Nike: Materialism is the theme of the moody opener for Blond. “These bitches want Nike / They looking for a check / Tell em it ain’t likely,” Ocean sings through distortion. Some feel the need to base all of their self worth and value in the brands they wear, the phones they use and their Urban Outfitters trendy appearance. So many quote worthy lines in “Nike” beyond the materialism theme. My favorite is toward the end when Ocean confesses, “I may be younger but I’ll look after you / We’re not in love / but I’ll make love to you / When you’re not here I’ll save some for you / I’m not him but I’ll mean something to you.” Oh how I’ve missed sincere lines like that from Frank.

Ivy: The mellow minimal production from ROSTAM and Pharrell Williams was the first thing I noticed and appreciated about “Ivy”. The words take center stage with a dreamy opening line over a light guitar strum, “I thought that I was dreaming / When you said you loved me.” Ocean sings about his mistakes and loss of innocence, “We’ll never be those kids again.” Those simply days have sadly come to an end. Frank keeps giving me lines that resonate with me well after the song ends including: “I broke your heart last week / You’ll probably feel better by the weekend.” When your young relationships can easily end as fast as they began and this line perfectly illustrates that.

Pink + White: I imagine a lovely day with copious amounts of weed when I hear this song. The production from Tyler The Creator and Pharell Williams is so calm and pleasing, nice to vibe out to. There’s even a hint of Beyonce’s  angelic vocals toward the end if you listen close enough.

Be Yourself: When I first heard this interlude I had to take a second because it was way too similar to a voicemail I’d get from my mom when she hasn’t talked to me in a week. I always stop and soak in the words of wisdom whenever “Be Yourself” comes on. Thanks, Frank’s mom.

Solo: “Solo” is my favorite track off of Blond right now. The opening lines are very descriptive and I can picture the scene playing out in my head whenever I hear it. I’m obsessed with the flow and the somber tone of the song. In love with this line, “It’s hell on Earth and the city’s on fire / Inhale / in hell there’s heaven.”

Skyline To: I didn’t notice until I started writing this post but this song always goes over my head whenever I play the album. The music instantly fades into the background of whatever I’m doing but when I actually look into the words, it’s a deep tune. “Skyline To” has Ocean reflecting on how fast time is going especially when you hit a certain age and you realize that you won’t be young forever and you start to look deeper into the meaning of your life. Maybe I didn’t focus on the words at first because I’m still slightly in denial that I’m getting older and have to get my shit together soon? Just a thought.

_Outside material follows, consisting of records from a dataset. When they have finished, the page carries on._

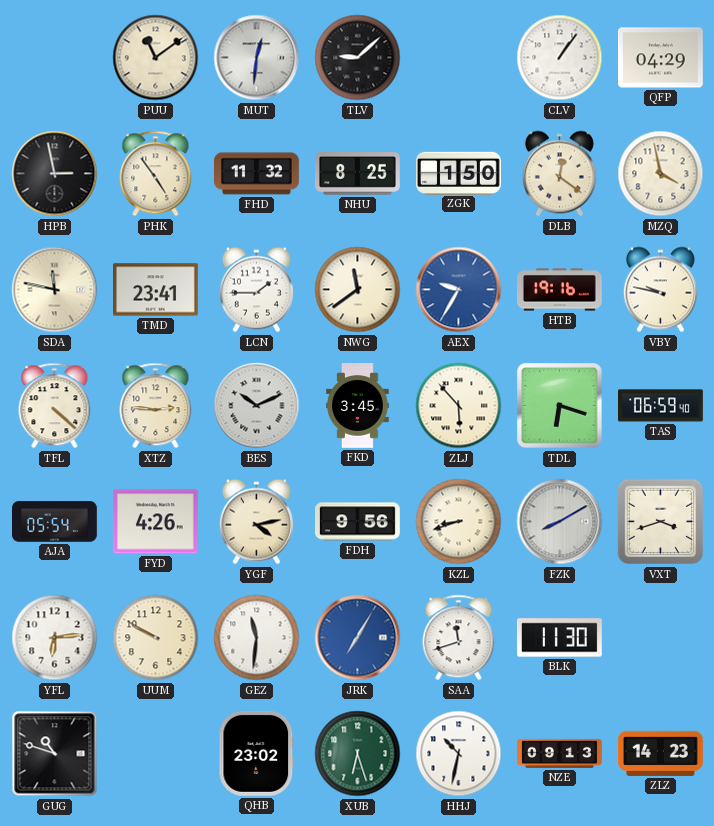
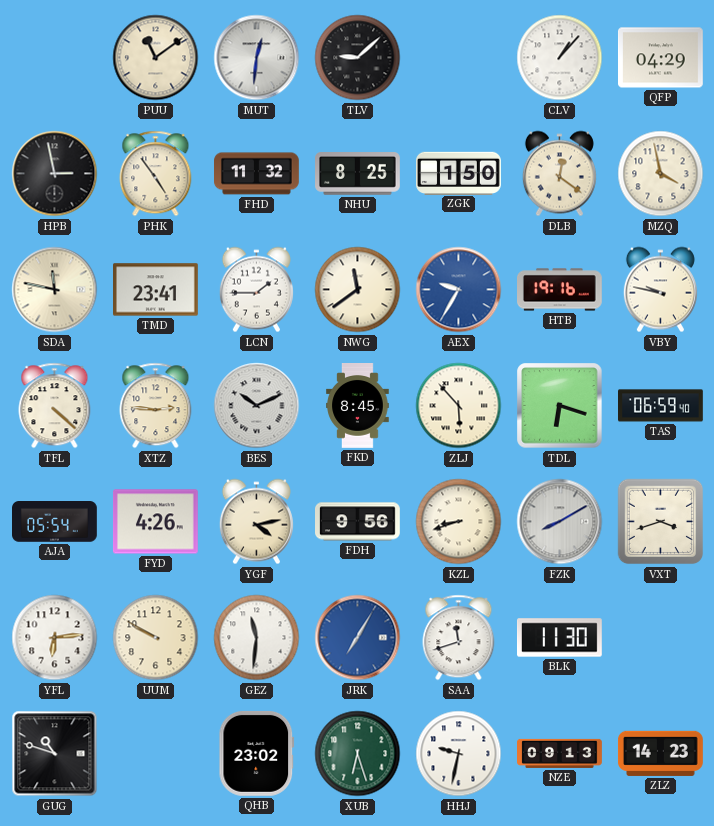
CLV: 1:06 -> 1:07
FKD: 3:45 -> 8:45
HHJ: 10:32 -> 9:32
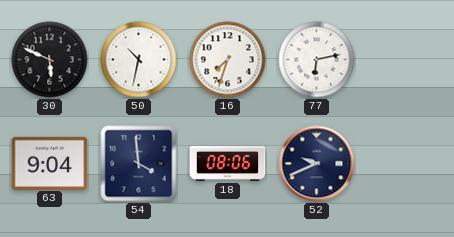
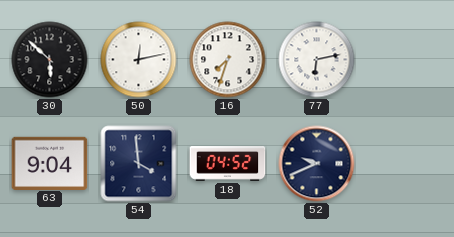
30: 5:49 -> 5:52
50: 10:32 -> 12:13
18: 08:06 -> 04:52
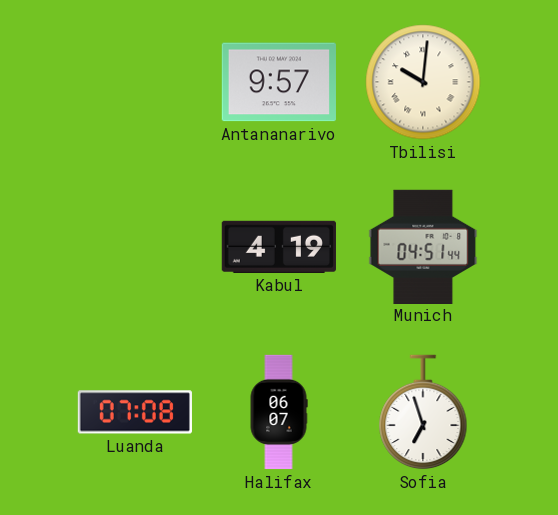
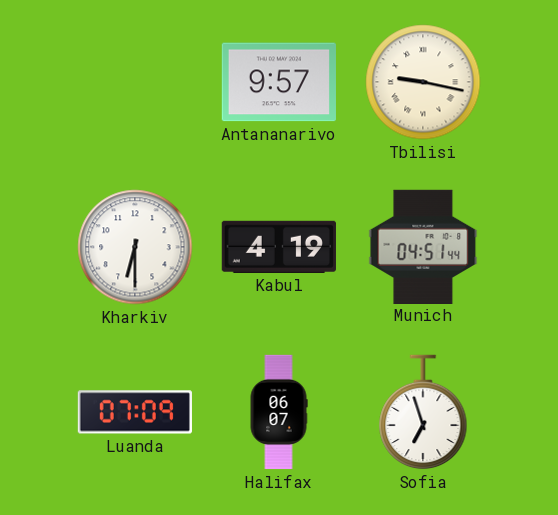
Tbilisi: 10:01 -> 9:17
Kharkiv: none -> 6:30
Luanda: 07:08 -> 07:09
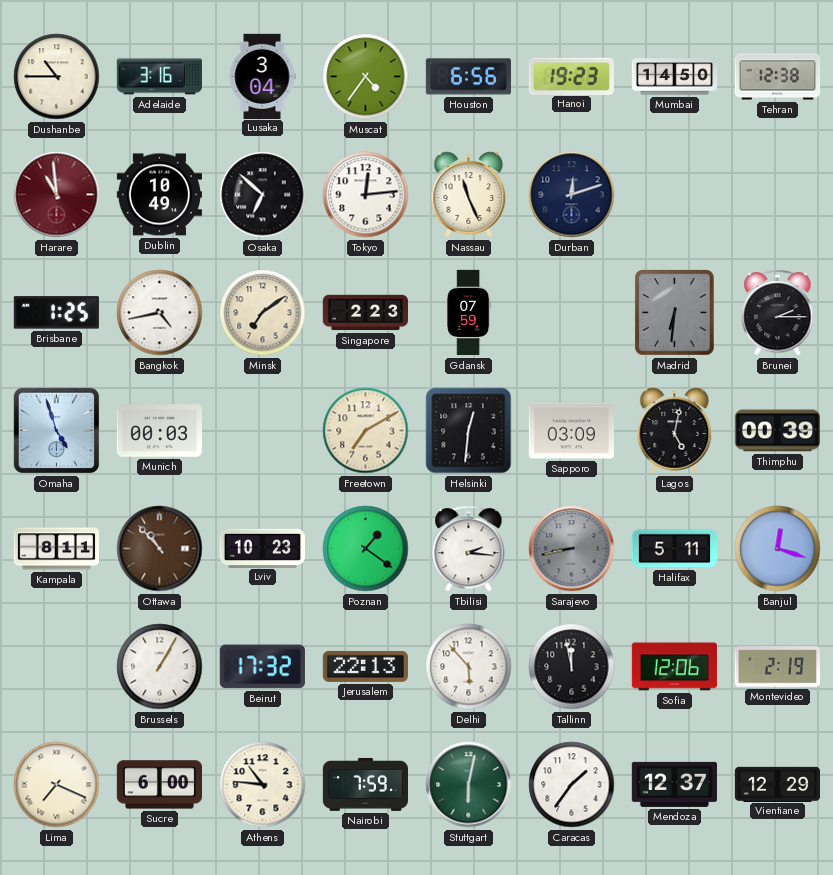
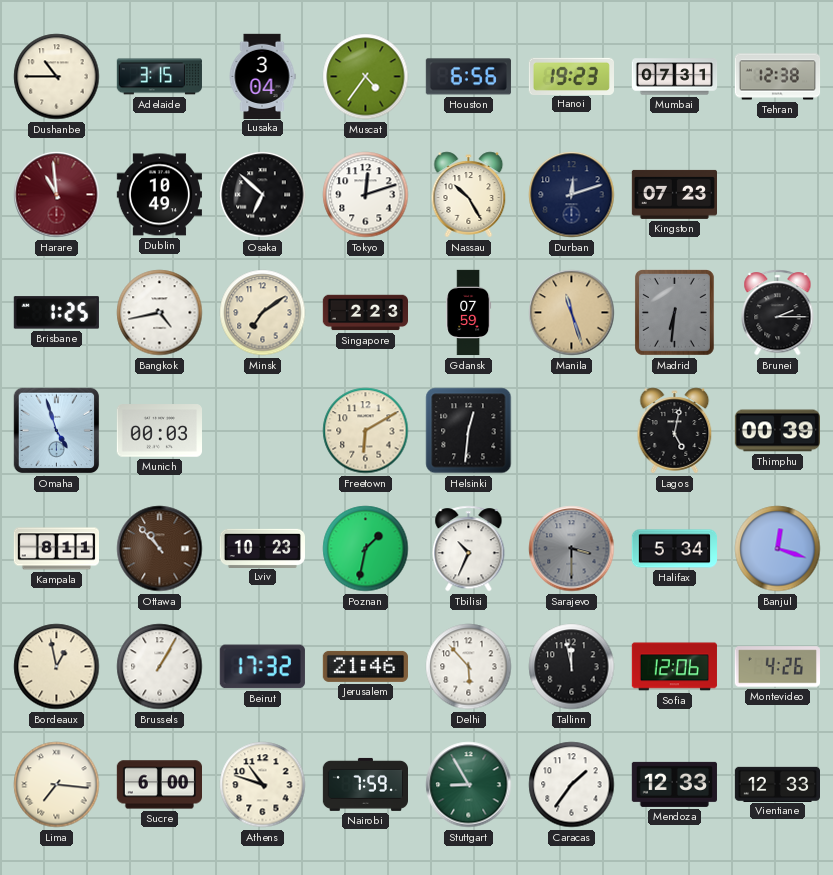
Adelaide: 3:16 -> 3:15
Mumbai: 14:50 -> 07:31
Tokyo: 12:14 -> 12:12
Nassau: 11:26 -> 10:25
Kingston: none -> 07:23
Manila: none -> 11:27
Freetown: 7:10 -> 6:10
Sapporo: 03:09 -> none
Poznan: 1:21 -> 1:32
Tbilisi: 2:16 -> 10:34
Sarajevo: 8:43 -> 3:30
Halifax: 5:11 -> 5:34
Bordeaux: none -> 12:58
Jerusalem: 22:13 -> 21:46
Montevideo: 2:19 -> 4:26
Lima: 7:19 -> 7:16
Athens: 10:46 -> 10:48
Stuttgart: 6:02 -> 8:55
Mendoza: 12:37 -> 12:33
Vientiane: 12:29 -> 12:33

Self Control: Frank’s vocals are extra tender on this throwback sounding love song. With desires to be the boyfriend of your wet dreams, Ocean mixes drugs with pleasure and leads to some interesting cocaine induced thoughts. Drugs and introspection play a big role in Blond and the lyrics definitely benefit from the heavy themes.

Good Guy: For the most part dating sucks. I’m not sure if it was any better during the time where you didn’t swipe left or right for affection or had to actually talk to someone to learn about them but technology helps us keep a safe distance from getting too close with others. I feel like a lot of people want to feel loved by someone but don’t want to deal with the pressures that come from being in a relationship. I appreciate Frank sharing his date and giving us another example of love in 2016.

Nights: Frank does a lot of rapping on this album and I’m feeling it. His ability to craft interesting stories and thoughts through his lyrics makes it so he can sing or rap and get his point across. I also have to note that clean transition in “Nights” when the beat changes and becomes a chill, thought-heavy night.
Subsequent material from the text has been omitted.